Given entries>
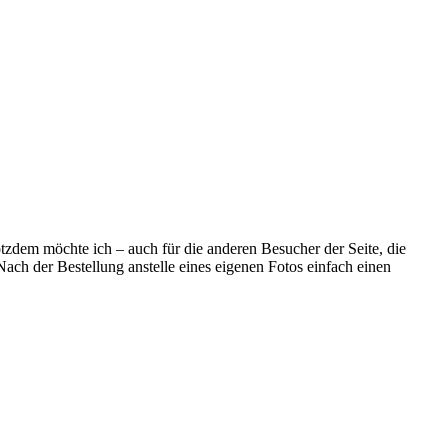
tzdem möchte ich – auch für die anderen Besucher der Seite, die
Nach der Bestellung anstelle eines eigenen Fotos einfach einen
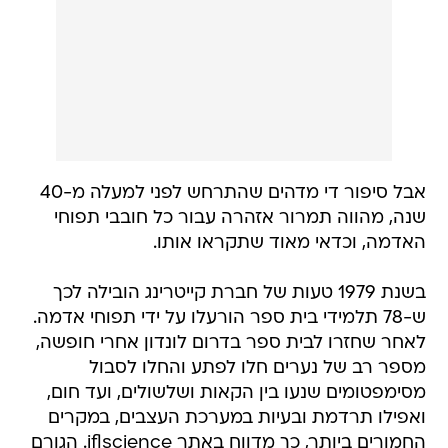
אבל סיפור די מדהים שהתרחש לפני למעלה מ-40
שנה, מהווה תמרור אזהרה עבור כל חובבי תפוחי
האדמה, וכדאי מאוד שתקראו אותו.
בשנת 1979 טעות של חברת קייטרינג הובילה לכך
ש-78 תלמידי בית ספר הורעלו על ידי תפוחי אדמה.
לאחר שחזרו לבית ספר בדרום לונדון אחרי חופשה,
מספר רב של נערים חלו לפתע והחלו לסבול
מסימפטומים שנעו בין הקאות ושלשולים, ועד חום,
ואפילו תרדמת ובעיות במערכת העצבים, במקרים
החמורים ביותר, כך מדווח באתר iflscience. הגורם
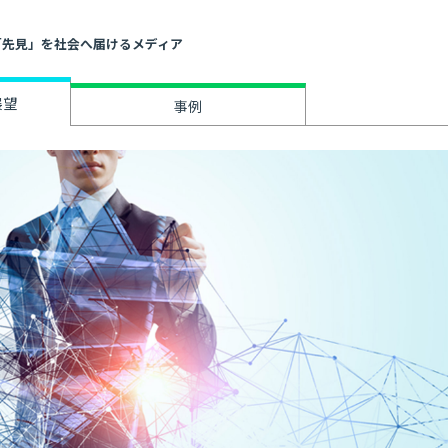
」と「先見」を社会へ届けるメディア
展望
事例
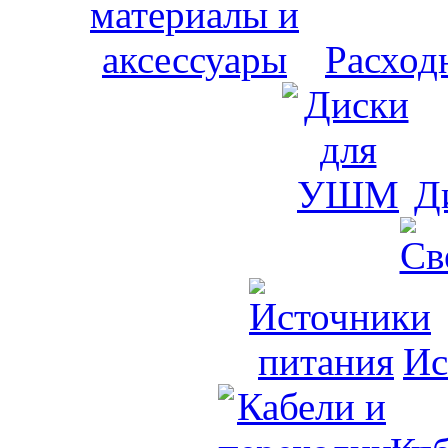
Расход
Д
Ис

Task statement>
Tally the lines in this material that hold the word "תפוחי", then reply with only the number.

Answer>
2